Wednesday, February 26, 2014

On Molecules, Mycota, and Metazoa

Ctenophore (Image: John Wollwerth)
A recent discovery in animal evolution underscores the need to look at the findings of molecular phylogenetics with a critical eye. A couple months ago, a paper by Ryan, et al. was published in Science with well-supported molecular phylogenetic evidence that the group of animals to branch first from the common animal ancestor are the Ctenophora (comb jellies) (left). (A very good summary in structured abstract form can be found here.) Other molecular studies from the last few years, also with fairly strong support, support the traditional morphologically-based view that Porifera (sea sponges) branched first. A news article in Science summarizes the findings here. (Note: the link should be accessible by non-subscribers to Science and can be paged through. The article is 3 pages long.)

Really?
The confounding problem in animal evolution is that the many branches of the Metazoa evolved during a relatively short period prior to the Cambrian explosion, and then underwent a great deal of evolution and change since then. Hence, getting "phylogentic signal" for the early branching of animals can be difficult. On the other hand, there are some pretty clear morphological affinities in animals that have been understood fairly well since Darwin and Haeckel's time, many of which has held up when looked at molecularly.

There are many analogies here to the current understanding of fungal relationships, and relationships within groups of fungi, some of which are pretty confounding. The relationship of the microsporidia to the other fungi is something that's still being worked out for example, as are the relationships among the organisms that used be lumped in to the Zygomycota. For several years, the Glomeromycota (arbuscular mycorrhizal fungi) have come up in phylogenetic trees as a sister group to the Asco- and Basidiomycota line (supporting the hypothesis of a grand fungal radiation diverging with early plants), but on the other hand at least one phylogeny published in the last few years has grouped the Glomeromycota with the Mucoromycota and other core "zygos", supporting the classification that was largely abandoned at least a decade ago (and supporting alternate hypotheses of mycorrhizal evolution).

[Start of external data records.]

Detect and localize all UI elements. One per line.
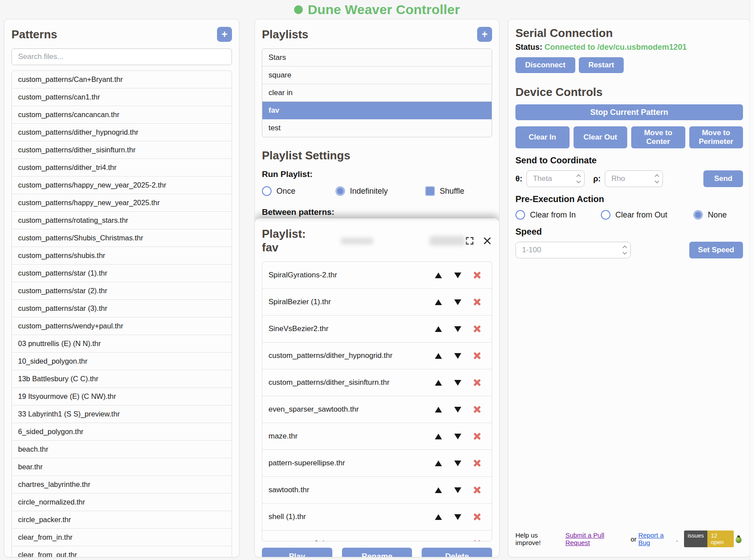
move-up-button[interactable] [432, 537, 445, 542]
playlist-pattern-row[interactable]: SineVsBezier2.thr [262, 316, 492, 343]
theta-input[interactable] [526, 170, 585, 187]
pattern-file-item[interactable]: custom_patterns/star (1).thr [12, 265, 232, 282]
remove-pattern-button[interactable] [471, 430, 484, 443]
move-down-button[interactable] [451, 457, 464, 470]
playlist-pattern-row[interactable]: shell (1).thr [262, 504, 492, 531]
pattern-file-item[interactable]: custom_patterns/star (3).thr [12, 300, 232, 317]
pattern-file-item[interactable]: clear_from_out.thr [12, 546, 232, 557]
move-to-center-button[interactable]: Move to Center [631, 126, 685, 148]
pattern-file-item[interactable]: custom_patterns/rotating_stars.thr [12, 212, 232, 229]
playlist-pattern-row[interactable]: SpiralBezier (1).thr [262, 289, 492, 316]
pattern-file-item[interactable]: custom_patterns/shubis.thr [12, 247, 232, 265]
pattern-file-item[interactable]: 6_sided_polygon.thr [12, 423, 232, 441]
remove-pattern-button[interactable] [471, 510, 484, 523]
playlist-pattern-row[interactable]: sawtooth.thr [262, 477, 492, 504]
pattern-file-item[interactable]: custom_patterns/dither_hypnogrid.thr [12, 124, 232, 141]
remove-pattern-button[interactable] [471, 457, 484, 470]
rho-input[interactable] [605, 170, 663, 187]
pattern-file-item[interactable]: circle_normalized.thr [12, 494, 232, 511]
move-up-button[interactable] [432, 483, 445, 497]
move-up-button[interactable] [432, 457, 445, 470]
stop-current-pattern-button[interactable]: Stop Current Pattern [515, 104, 743, 120]
rename-button[interactable]: Rename [342, 548, 412, 557]
playlist-pattern-row[interactable]: square_erase2.thr [262, 531, 492, 542]
remove-pattern-button[interactable] [471, 537, 484, 542]
move-down-button[interactable] [451, 295, 464, 309]
none-radio[interactable]: None [693, 210, 727, 220]
playlist-pattern-row[interactable]: maze.thr [262, 423, 492, 450]
pattern-file-item[interactable]: 03 pnuttrellis (E) (N N).thr [12, 335, 232, 353]
pattern-file-item[interactable]: clear_from_in.thr [12, 529, 232, 546]
pattern-file-item[interactable]: custom_patterns/cancancan.thr [12, 106, 232, 124]
pattern-file-item[interactable]: 10_sided_polygon.thr [12, 353, 232, 370]
remove-pattern-button[interactable] [471, 376, 484, 389]
remove-pattern-button[interactable] [471, 322, 484, 335]
pattern-file-item[interactable]: chartres_labyrinthe.thr [12, 476, 232, 494]
move-up-button[interactable] [432, 322, 445, 335]
pattern-file-item[interactable]: custom_patterns/happy_new_year_2025-2.th… [12, 177, 232, 194]
number-stepper-icon[interactable] [623, 247, 626, 254]
move-up-button[interactable] [432, 376, 445, 389]
move-down-button[interactable] [451, 483, 464, 497]
pattern-file-item[interactable]: custom_patterns/Can+Bryant.thr [12, 71, 232, 88]
remove-pattern-button[interactable] [471, 349, 484, 362]
delete-button[interactable]: Delete [422, 548, 492, 557]
disconnect-button[interactable]: Disconnect [515, 57, 575, 73]
page-scrollbar[interactable] [750, 0, 754, 560]
pattern-file-item[interactable]: custom_patterns/star (2).thr [12, 282, 232, 300]
pattern-file-item[interactable]: 33 Labyrinth1 (S S)_preview.thr [12, 405, 232, 423]
playlist-pattern-row[interactable]: even_sparser_sawtooth.thr [262, 396, 492, 423]
pattern-file-item[interactable]: custom_patterns/can1.thr [12, 88, 232, 106]
move-down-button[interactable] [451, 349, 464, 362]
close-icon[interactable] [482, 236, 492, 246]
pattern-file-item[interactable]: custom_patterns/dither_tri4.thr [12, 159, 232, 177]
move-up-button[interactable] [432, 269, 445, 282]
playlist-item[interactable]: clear in [262, 84, 492, 102]
move-down-button[interactable] [451, 376, 464, 389]
remove-pattern-button[interactable] [471, 483, 484, 497]
clear-from-in-radio[interactable]: Clear from In [515, 210, 601, 220]
remove-pattern-button[interactable] [471, 295, 484, 309]
remove-pattern-button[interactable] [471, 403, 484, 416]
shuffle-checkbox[interactable]: Shuffle [425, 186, 464, 196]
pattern-file-item[interactable]: beach.thr [12, 441, 232, 458]
report-bug-link[interactable]: Report a Bug [638, 531, 676, 546]
run-indefinitely-radio[interactable]: Indefinitely [335, 186, 425, 196]
move-down-button[interactable] [451, 430, 464, 443]
play-button[interactable]: Play [262, 548, 332, 557]
issues-badge[interactable]: issues 12 open [684, 531, 733, 547]
add-pattern-button[interactable]: + [217, 27, 232, 42]
set-speed-button[interactable]: Set Speed [689, 242, 743, 258]
pattern-file-item[interactable]: custom_patterns/dither_sisinfturn.thr [12, 141, 232, 159]
move-down-button[interactable] [451, 269, 464, 282]
number-stepper-icon[interactable] [577, 175, 580, 183]
clear-out-button[interactable]: Clear Out [574, 126, 628, 148]
move-down-button[interactable] [451, 510, 464, 523]
speed-input[interactable] [515, 242, 631, 258]
playlist-pattern-row[interactable]: custom_patterns/dither_sisinfturn.thr [262, 369, 492, 396]
move-up-button[interactable] [432, 295, 445, 309]
move-down-button[interactable] [451, 403, 464, 416]
restart-button[interactable]: Restart [579, 57, 624, 73]
remove-pattern-button[interactable] [471, 269, 484, 282]
move-up-button[interactable] [432, 403, 445, 416]
clear-from-out-radio[interactable]: Clear from Out [601, 210, 693, 220]
playlist-pattern-row[interactable]: pattern-superellipse.thr [262, 450, 492, 477]
add-playlist-button[interactable]: + [477, 27, 492, 42]
pattern-file-item[interactable]: custom_patterns/wendy+paul.thr [12, 317, 232, 335]
search-input[interactable] [11, 48, 232, 65]
playlist-pattern-row[interactable]: custom_patterns/dither_hypnogrid.thr [262, 343, 492, 369]
clear-in-button[interactable]: Clear In [515, 126, 570, 148]
pattern-file-item[interactable]: circle_packer.thr [12, 511, 232, 529]
fullscreen-icon[interactable] [465, 236, 474, 246]
pull-request-link[interactable]: Submit a Pull Request [565, 531, 629, 546]
pattern-file-item[interactable]: custom_patterns/happy_new_year_2025.thr [12, 194, 232, 212]
move-down-button[interactable] [451, 322, 464, 335]
move-up-button[interactable] [432, 349, 445, 362]
send-button[interactable]: Send [703, 170, 743, 187]
pattern-file-item[interactable]: 13b Battlesbury (C C).thr [12, 370, 232, 388]
pattern-file-item[interactable]: bear.thr [12, 458, 232, 476]
playlist-item[interactable]: Stars [262, 49, 492, 66]
move-up-button[interactable] [432, 510, 445, 523]
pattern-file-item[interactable]: custom_patterns/Shubis_Christmas.thr [12, 229, 232, 247]
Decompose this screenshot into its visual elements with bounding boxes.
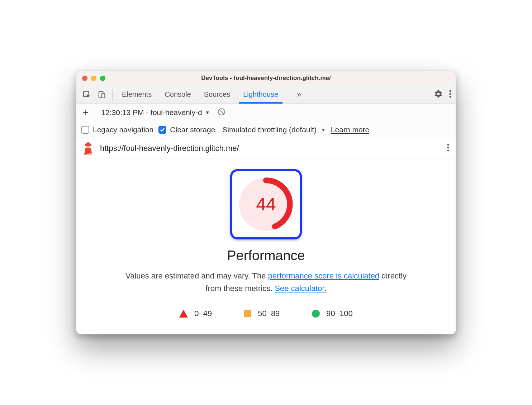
legend-low-label: 0–49 <box>194 309 212 318</box>
panel-tabs: Elements Console Sources Lighthouse » <box>120 86 301 103</box>
legacy-navigation-label: Legacy navigation <box>93 125 153 134</box>
throttling-label: Simulated throttling (default) <box>222 125 317 134</box>
clear-storage-option[interactable]: Clear storage <box>158 125 215 134</box>
maximize-window-button[interactable] <box>100 76 105 81</box>
triangle-icon <box>179 310 188 318</box>
devtools-window: DevTools - foul-heavenly-direction.glitc… <box>76 71 456 334</box>
score-legend: 0–49 50–89 90–100 <box>179 309 353 318</box>
legend-low: 0–49 <box>179 309 212 318</box>
legacy-navigation-option[interactable]: Legacy navigation <box>81 125 153 134</box>
learn-more-link[interactable]: Learn more <box>331 125 369 134</box>
tab-elements[interactable]: Elements <box>120 86 153 103</box>
legend-high-label: 90–100 <box>326 309 352 318</box>
window-title: DevTools - foul-heavenly-direction.glitc… <box>76 75 456 82</box>
minimize-window-button[interactable] <box>91 76 96 81</box>
score-calc-link[interactable]: performance score is calculated <box>268 271 380 280</box>
legend-mid-label: 50–89 <box>258 309 280 318</box>
report-selector[interactable]: 12:30:13 PM - foul-heavenly-d ▼ <box>101 108 210 117</box>
legend-high: 90–100 <box>312 309 352 318</box>
main-toolbar: Elements Console Sources Lighthouse » <box>76 85 456 104</box>
window-controls <box>82 76 105 81</box>
performance-gauge-highlight: 44 <box>230 169 302 239</box>
report-selector-label: 12:30:13 PM - foul-heavenly-d <box>101 108 202 117</box>
square-icon <box>244 310 251 317</box>
lighthouse-report: 44 Performance Values are estimated and … <box>76 158 456 334</box>
svg-rect-9 <box>86 146 90 148</box>
titlebar: DevTools - foul-heavenly-direction.glitc… <box>76 71 456 85</box>
toolbar-divider <box>426 89 426 100</box>
svg-point-3 <box>450 90 451 92</box>
report-menu-icon[interactable] <box>447 143 449 153</box>
report-url: https://foul-heavenly-direction.glitch.m… <box>100 144 441 153</box>
svg-point-4 <box>450 93 451 95</box>
clear-storage-checkbox[interactable] <box>158 126 166 134</box>
more-options-icon[interactable] <box>449 90 451 100</box>
legacy-navigation-checkbox[interactable] <box>81 126 89 134</box>
throttling-selector[interactable]: Simulated throttling (default) ▼ <box>222 125 326 134</box>
new-report-button[interactable]: + <box>81 107 91 118</box>
lighthouse-icon <box>83 142 94 155</box>
performance-score: 44 <box>237 176 295 233</box>
clear-report-icon[interactable] <box>217 108 226 118</box>
chevron-down-icon: ▼ <box>321 127 326 133</box>
svg-marker-8 <box>85 142 91 146</box>
tab-console[interactable]: Console <box>163 86 192 103</box>
chevron-down-icon: ▼ <box>205 110 210 115</box>
toolbar-divider <box>112 89 113 100</box>
svg-line-7 <box>219 110 224 114</box>
close-window-button[interactable] <box>82 76 87 81</box>
svg-point-14 <box>447 149 449 151</box>
desc-text: Values are estimated and may vary. The <box>125 271 268 280</box>
svg-point-13 <box>447 147 449 148</box>
tab-lighthouse[interactable]: Lighthouse <box>242 86 280 103</box>
performance-gauge[interactable]: 44 <box>237 176 295 233</box>
report-url-row: https://foul-heavenly-direction.glitch.m… <box>76 138 456 158</box>
calculator-link[interactable]: See calculator. <box>275 284 326 293</box>
tab-sources[interactable]: Sources <box>203 86 232 103</box>
svg-point-12 <box>447 144 449 146</box>
lighthouse-options-bar: Legacy navigation Clear storage Simulate… <box>76 121 456 138</box>
divider <box>96 108 96 118</box>
legend-mid: 50–89 <box>244 309 280 318</box>
category-title: Performance <box>227 248 305 263</box>
settings-gear-icon[interactable] <box>434 90 443 100</box>
inspect-element-icon[interactable] <box>81 89 93 101</box>
circle-icon <box>312 310 320 318</box>
clear-storage-label: Clear storage <box>170 125 215 134</box>
svg-point-5 <box>450 96 451 97</box>
report-description: Values are estimated and may vary. The p… <box>119 270 413 294</box>
device-toggle-icon[interactable] <box>96 89 108 101</box>
more-tabs-icon[interactable]: » <box>297 90 301 99</box>
lighthouse-subbar: + 12:30:13 PM - foul-heavenly-d ▼ <box>76 104 456 121</box>
svg-rect-2 <box>102 93 105 98</box>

What to make of all this? Basically that while molecular phylogeny is wonderful and revolutionary, and has really deepened our understanding of the relationships and evolution of organisms, the information content can be as contradictory and unclear as any other method of understanding evolutionary relationships among organisms, and hence can't necessarily be treated as the final word on the matter. And this is why morphological, developmental, and ecological data, in other words, the stuff of old-fashioned natural history, is still critical to understanding evolutionary relationships and much else about the living world.

Addendum: I didn't think to have a look at Jerry Coyne's take on the Ryan, et al. paper until after I'd written the article, but probably should have - his perspective on these kind of discoveries is always valuable, and of course, I defer to his knowledge on anything to do with the subject of evolution, speciation, etc. That said, I'm not sure I entirely agree with him on this. His take is that the quality of molecular phylogenetic work in this paper is the best to date for the deep phylogeny of Metazoa, and that while the implications about evolutionary morphology in animals has some odd implications (notably, that the earliest ancestor living animal groups already had a simple nervous system, possibly some degree of bilateral symmetry, etc) but these should be accepted and studied within the evolutionary framework that this study suggests. I'm less sure given that so many prior studies have supported the idea of Porifera as the earliest metazoan branch, and morphological evidence, notably the strongly choanoflagellate-like collar cells in sponges, lends support to the sponge-like common ancestor hypothesis as well. Also, I've seen papers before that seemed to strongly support some kind of odd relationship between organisms, only to be falsified by the next paper that comes along. I reserve judgement on this matter until, as is bound to happen within a few years, one of these hypotheses becomes settled science.